Skip the pictures and return every entry exactly as written.

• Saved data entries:
=-=-=-=-=

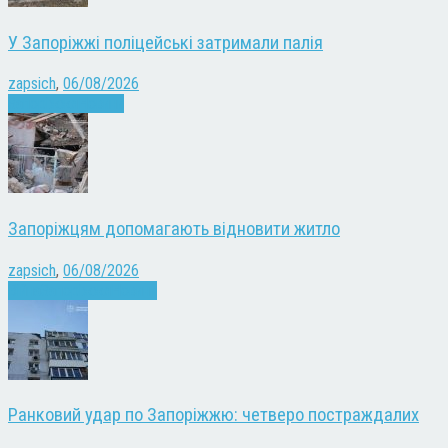
У Запоріжжі поліцейські затримали палія
zapsich
,
06/08/2026
Запоріжжя
Новини
Запоріжцям допомагають відновити житло
zapsich
,
06/08/2026
Війна
Запоріжжя
Новини
Ранковий удар по Запоріжжю: четверо постраждалих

=-=-=-=-=

• Task answer:
У Запоріжжі поліцейські затримали палія
zapsich
,
06/08/2026
Запоріжжя
Новини
Запоріжцям допомагають відновити житло
zapsich
,
06/08/2026
Війна
Запоріжжя
Новини
Ранковий удар по Запоріжжю: четверо постраждалих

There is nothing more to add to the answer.